Task instructions: Give back exactly the stretch of data below from the line holding "Read more (289, 750)" through the line holding "Unknown (43, 2056)", both ends included, and leave the remaining lines out.
==== Recorded data ====
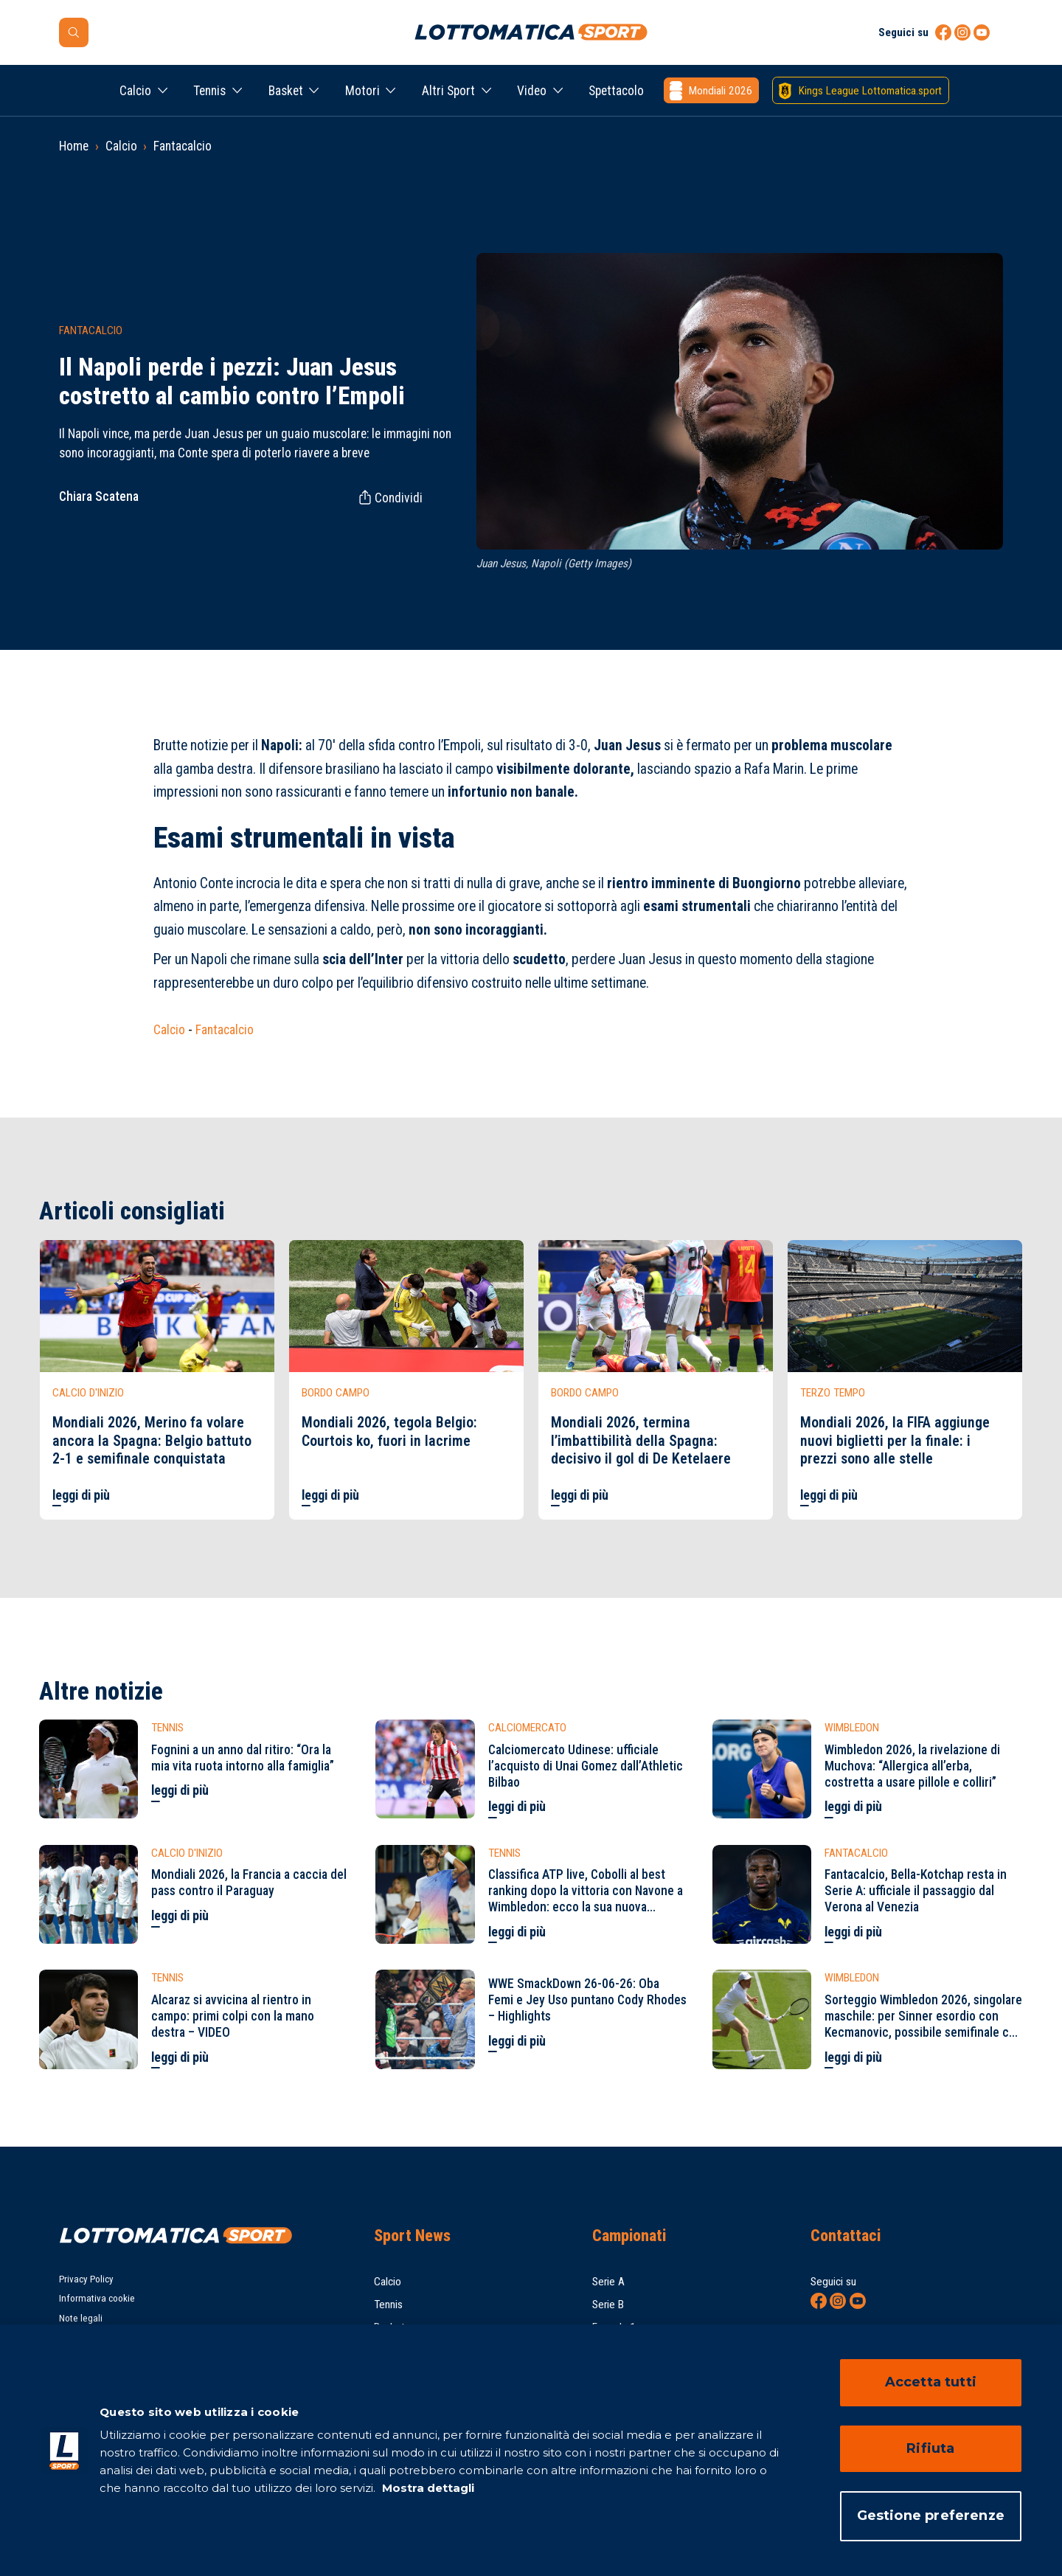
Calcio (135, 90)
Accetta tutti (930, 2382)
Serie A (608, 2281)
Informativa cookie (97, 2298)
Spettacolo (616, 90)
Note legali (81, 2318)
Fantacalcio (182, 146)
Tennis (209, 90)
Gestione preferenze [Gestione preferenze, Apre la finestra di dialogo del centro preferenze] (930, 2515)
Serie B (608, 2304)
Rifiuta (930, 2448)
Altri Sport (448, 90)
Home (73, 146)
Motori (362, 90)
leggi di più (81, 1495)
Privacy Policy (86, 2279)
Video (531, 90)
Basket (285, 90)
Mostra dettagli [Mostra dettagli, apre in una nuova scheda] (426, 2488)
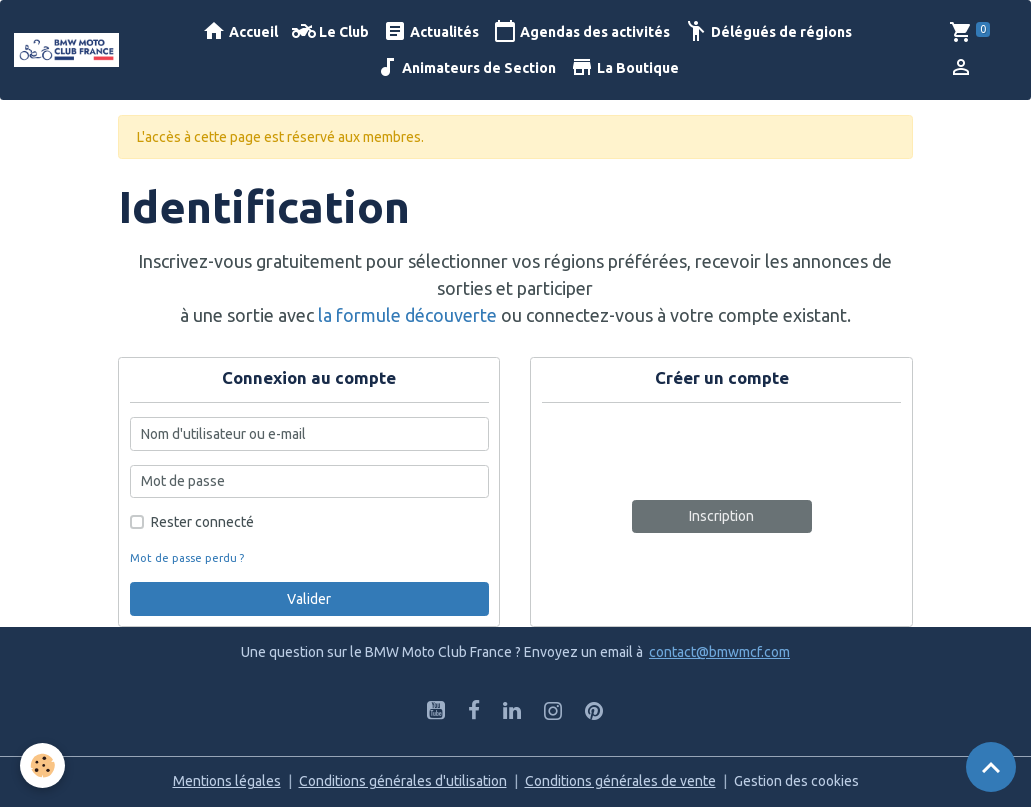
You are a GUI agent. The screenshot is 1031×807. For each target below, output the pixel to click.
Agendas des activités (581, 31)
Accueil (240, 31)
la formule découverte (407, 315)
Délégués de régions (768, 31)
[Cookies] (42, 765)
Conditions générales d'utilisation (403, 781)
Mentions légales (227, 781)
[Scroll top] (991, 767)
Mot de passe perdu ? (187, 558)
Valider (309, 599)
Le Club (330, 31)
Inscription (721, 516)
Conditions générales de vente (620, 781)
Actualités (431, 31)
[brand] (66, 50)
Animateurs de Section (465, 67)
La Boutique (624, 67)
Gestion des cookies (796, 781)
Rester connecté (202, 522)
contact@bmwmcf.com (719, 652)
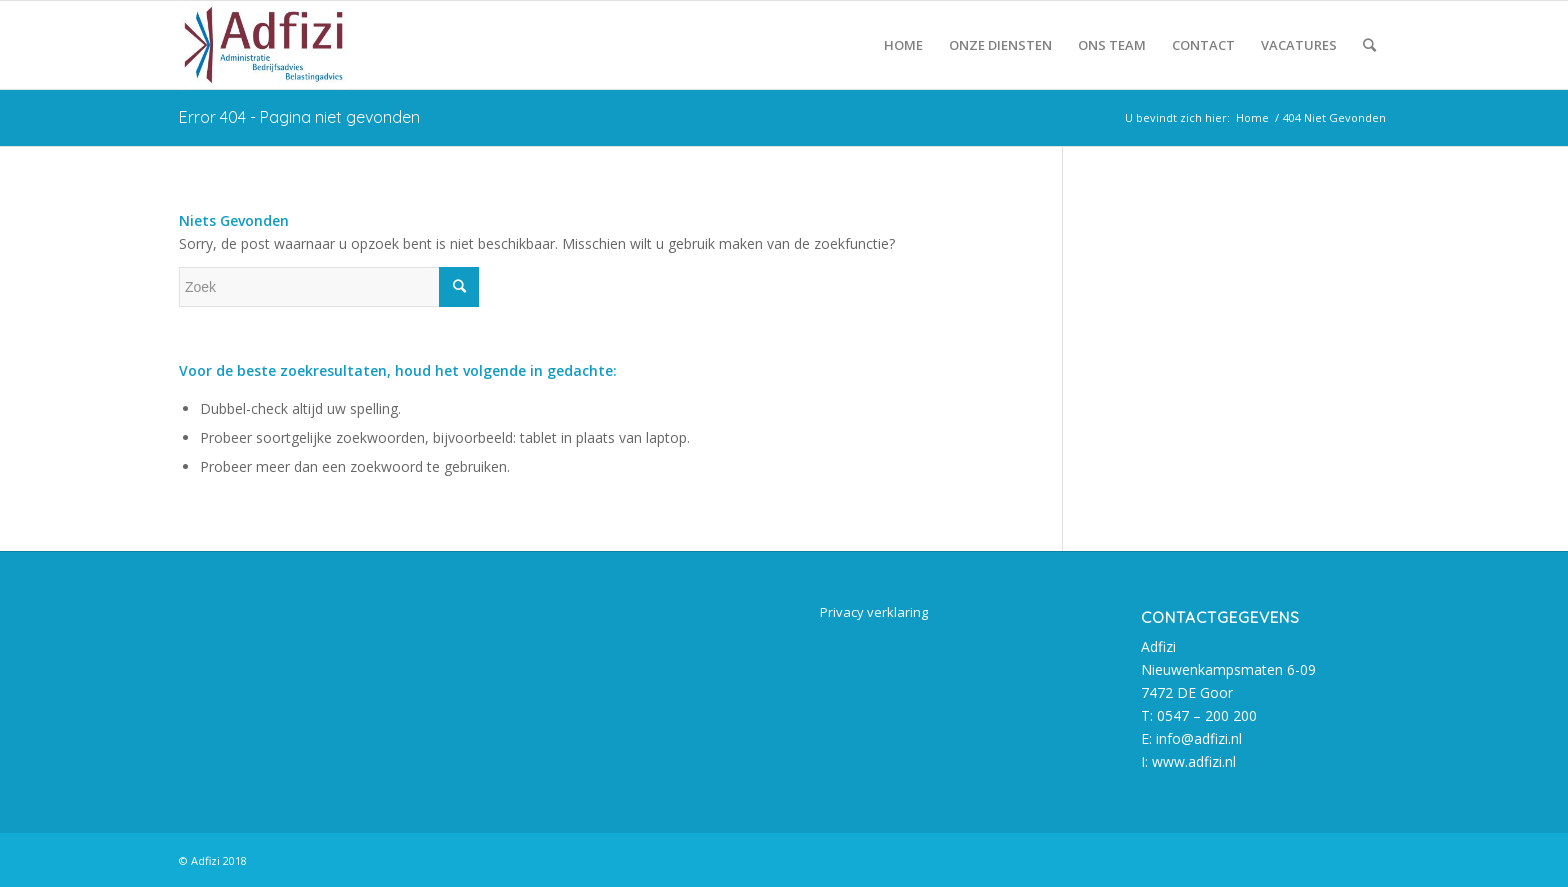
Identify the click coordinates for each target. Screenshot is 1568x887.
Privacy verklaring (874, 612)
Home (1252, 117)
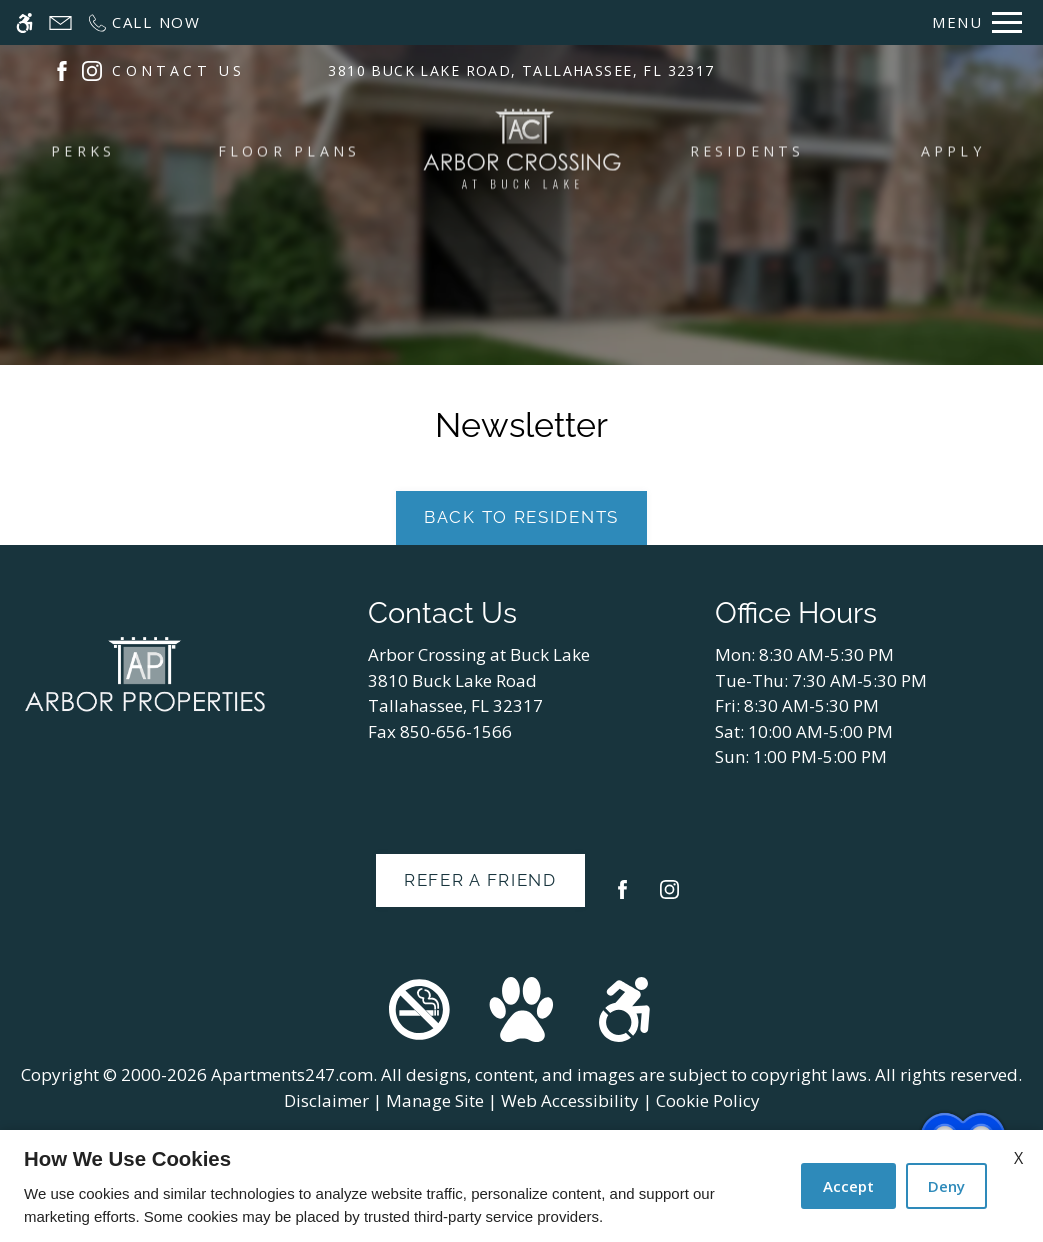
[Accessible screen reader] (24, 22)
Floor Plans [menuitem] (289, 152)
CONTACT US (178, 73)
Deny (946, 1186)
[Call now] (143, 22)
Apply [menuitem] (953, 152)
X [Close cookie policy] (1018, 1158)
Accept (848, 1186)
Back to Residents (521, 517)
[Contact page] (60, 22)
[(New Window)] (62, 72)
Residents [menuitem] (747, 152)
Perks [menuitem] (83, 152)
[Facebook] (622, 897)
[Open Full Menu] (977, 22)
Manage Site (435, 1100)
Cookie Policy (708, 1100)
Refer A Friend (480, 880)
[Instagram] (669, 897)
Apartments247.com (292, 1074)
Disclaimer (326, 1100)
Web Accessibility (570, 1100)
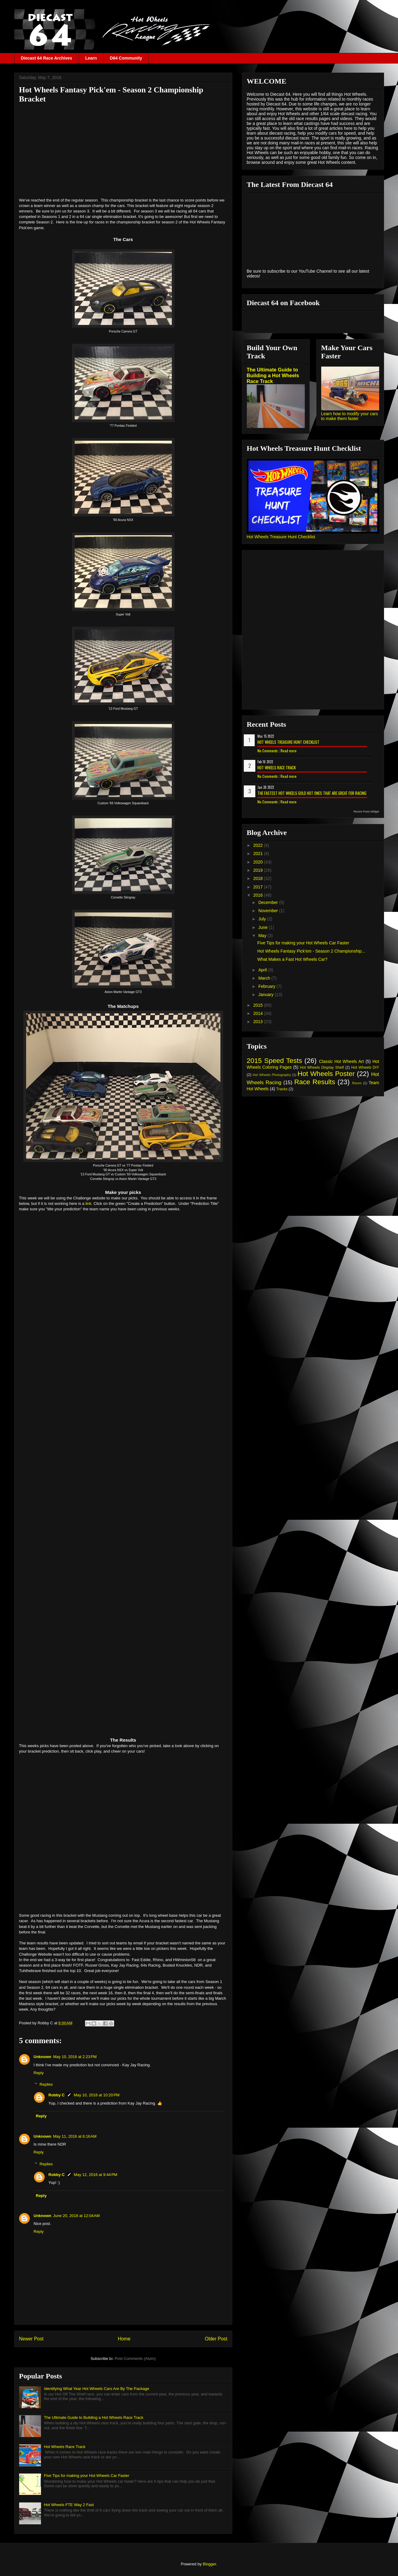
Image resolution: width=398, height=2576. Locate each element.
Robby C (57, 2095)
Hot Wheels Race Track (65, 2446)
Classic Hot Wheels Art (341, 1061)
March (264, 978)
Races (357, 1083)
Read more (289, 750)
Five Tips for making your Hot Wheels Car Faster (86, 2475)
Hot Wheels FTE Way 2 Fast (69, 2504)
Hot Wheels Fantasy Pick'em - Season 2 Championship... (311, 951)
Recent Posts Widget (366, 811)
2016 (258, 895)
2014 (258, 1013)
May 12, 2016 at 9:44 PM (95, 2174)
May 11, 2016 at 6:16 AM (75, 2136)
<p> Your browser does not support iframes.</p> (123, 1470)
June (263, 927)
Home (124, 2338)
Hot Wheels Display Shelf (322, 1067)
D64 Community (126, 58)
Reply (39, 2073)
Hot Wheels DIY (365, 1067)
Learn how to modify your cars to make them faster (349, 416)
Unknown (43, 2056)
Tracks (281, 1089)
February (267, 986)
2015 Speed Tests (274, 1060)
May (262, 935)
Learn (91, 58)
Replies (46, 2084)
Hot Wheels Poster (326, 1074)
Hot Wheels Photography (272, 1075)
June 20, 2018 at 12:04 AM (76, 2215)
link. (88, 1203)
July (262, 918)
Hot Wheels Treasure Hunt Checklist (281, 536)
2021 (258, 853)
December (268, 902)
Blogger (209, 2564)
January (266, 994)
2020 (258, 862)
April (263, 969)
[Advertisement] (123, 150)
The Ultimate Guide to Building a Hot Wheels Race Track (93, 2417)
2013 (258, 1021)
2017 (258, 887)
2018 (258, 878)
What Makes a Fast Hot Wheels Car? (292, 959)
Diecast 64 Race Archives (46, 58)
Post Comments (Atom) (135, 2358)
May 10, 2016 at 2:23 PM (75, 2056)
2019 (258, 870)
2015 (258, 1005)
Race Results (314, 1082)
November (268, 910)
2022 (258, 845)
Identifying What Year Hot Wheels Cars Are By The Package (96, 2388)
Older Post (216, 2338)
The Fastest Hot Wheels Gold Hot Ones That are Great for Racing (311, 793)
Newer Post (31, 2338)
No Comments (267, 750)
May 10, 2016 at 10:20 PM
====
Written response:
Read more (289, 750)
Five Tips for making your Hot Wheels Car Faster (86, 2475)
Hot Wheels FTE Way 2 Fast (69, 2504)
Hot Wheels Fantasy Pick'em - Season 2 Championship... (311, 951)
Recent Posts Widget (366, 811)
2016 (258, 895)
2014 (258, 1013)
May 12, 2016 at 9:44 PM (95, 2174)
May 11, 2016 at 6:16 AM (75, 2136)
<p> Your browser does not support iframes.</p> (123, 1470)
June (263, 927)
Home (124, 2338)
Hot Wheels Display Shelf (322, 1067)
D64 Community (126, 58)
Reply (39, 2073)
Hot Wheels DIY (365, 1067)
Learn how to modify your cars to make them faster (349, 416)
Unknown (43, 2056)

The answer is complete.